The rout capped a brilliant tenure as Team USA head coach for Krzyzewski, who signs off after guiding the U.S. to three consecutive Olympic gold medals and an astounding 88-1 record in international competition.
The only blemish on "Coach K's" otherwise perfect resume is a semi-final loss to Greece at the 2006 world championships.
"For me, this (gold) ranks just like the others," Krzyzewski told reporters. "I’ve been really a lucky guy, collegiately and internationally to be part of championship teams.
"I think the way these players have felt, they’re given an opportunity to play for their country and you make the most of it."
The game was also the last for captain Carmelo Anthony, who embraced Krzyzewski on the sidelines when he was substituted in the final minutes.
U.S. basketball's only four-time Olympian, Anthony exits with three gold medals and a pack of U.S. team records.
"I think I’ve given enough to Team USA basketball," said Anthony. "As much as I’m going to miss it, I think it’s time to pass it on to some of the guys who have been on the team this year.
"So for me, I’m hanging these things up U.S. basketball-wise.”
With the victory Kyrie Irving and Klay Thompson joined one of basketball's most exclusive clubs, becoming just the eighth and ninth players to win Olympic and FIBA world championship gold and an NBA title.
The final was a classic David and Goliath matchup, with basketball superpower the United States, now winners of 15 of the 18 Olympics in which they have participated, going up against tiny Serbia, who were appearing in the Olympic tournament for the first time as an independent nation.
Serbia however also brought a considerable basketball pedigree to the gold medal game, having been part of the former Yugoslavia, once a European basketball power.
More significantly, Serbia had given the United States their biggest scare in Rio, battling the Americans right down to the final buzzer in a Group A clash that offered up at least the possibility of an intriguing final.
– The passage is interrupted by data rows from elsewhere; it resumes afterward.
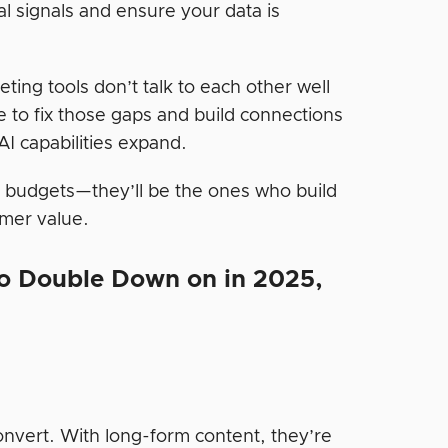
l signals and ensure your data is
ing tools don’t talk to each other well
e to fix those gaps and build connections
I capabilities expand.
I budgets—they’ll be the ones who build
omer value.
to Double Down on in 2025,
nvert. With long-form content, they’re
But the United States would not be caught off guard again, their class evident from the start.
"We played them already so we were familiar with the faces and familiar with their game," U.S. guard Paul George said. "It was about taking the fight to them and I thought we did a great job of doing that tonight."
The Americans had difficulty breaking down a determined Serb defense in the opening quarter but still ground out a 19-15 lead.
Then the U.S. shifted into top gear, blowing past the overwhelmed Serbs to open up a 23-point halftime advantage.
"They played better than us," said Serbian center Vladimir Simac. "We fought and gave it everything, playing for our people. I think we made them (proud)."
"This is a golden silver medal."
Earlier, Spain edged Australia 89-88 to take home the bronze.